Maduro, de 63 años, fue trasladado al tribunal desde el Centro de Detención Metropolitano de Brooklyn bajo un fuerte operativo de seguridad. Permanece detenido junto a su esposa, Cilia Flores, tras haber sido capturados el sábado durante una operación militar estadounidense en Caracas.
De acuerdo con la legislación federal citada por el medio estadounidense, los acusados de violar la Ley de Sustancias Controladas como parte de una “empresa criminal continua” pueden ser elegibles para la pena capital. No obstante, especialistas subrayan que las condenas a muerte por delitos de drogas son extremadamente infrecuentes en el sistema judicial de Estados Unidos.
Los delitos federales que contemplan la pena de muerte incluyen principalmente homicidio agravado, traición y espionaje, además de ciertos casos vinculados al narcotráfico, aun cuando no medie asesinato.
La fiscal general de Estados Unidos, Pam Bondi, afirmó el sábado que Maduro y Flores “enfrentarán toda la fuerza de la justicia estadounidense”, aunque evitó precisar qué tipo de sentencia buscará el Departamento de Justicia en caso de condena.

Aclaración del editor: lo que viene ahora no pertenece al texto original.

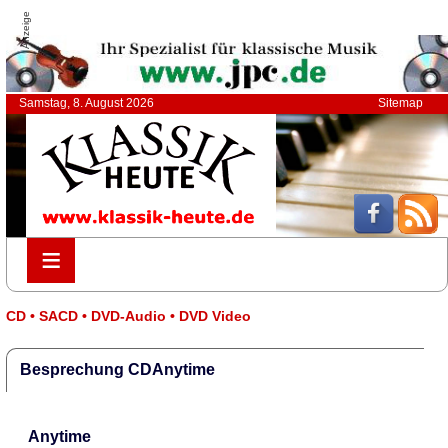
Anzeige
Samstag, 8. August 2026
Sitemap
≡
≡
CD • SACD • DVD-Audio • DVD Video
Besprechung CDAnytime
Anytime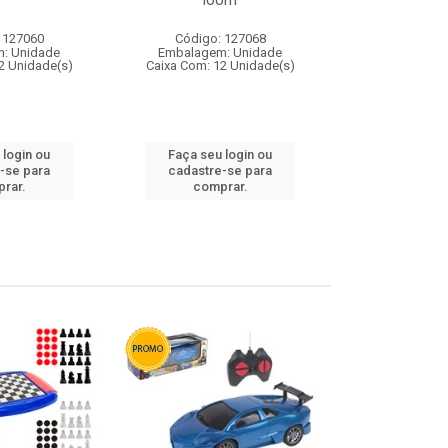
loom
 127060
Código: 127068
Código:
: Unidade
Embalagem: Unidade
Embalagem
2 Unidade(s)
Caixa Com: 12 Unidade(s)
Caixa Com: 1
 login ou
Faça seu login ou
Faça seu 
-se para
cadastre-se para
cadastre
rar.
comprar.
comp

El proceso judicial ha sido comparado con la captura del ex dictador panameño Manuel Noriega en 1989. En aquel antecedente, Estados Unidos optó por una condena a prisión y no solicitó la pena capital.
Maduro ya había sido acusado en 2020 por un gran jurado federal por delitos vinculados al narcotráfico. Este año, la acusación fue ampliada e incluye cargos por conspiración de narcoterrorismo, importación de cocaína y posesión de armas de guerra. La causa también involucra a otros altos dirigentes venezolanos y a presuntos jefes del narcotráfico.
En el plano político, el presidente Donald Trump sostuvo que Washington mantiene conversaciones con las nuevas autoridades venezolanas, encabezadas por la presidenta interina Delcy Rodríguez, mientras la situación generó reacciones internacionales y motivó la convocatoria de una sesión de emergencia del Consejo de Seguridad de la ONU.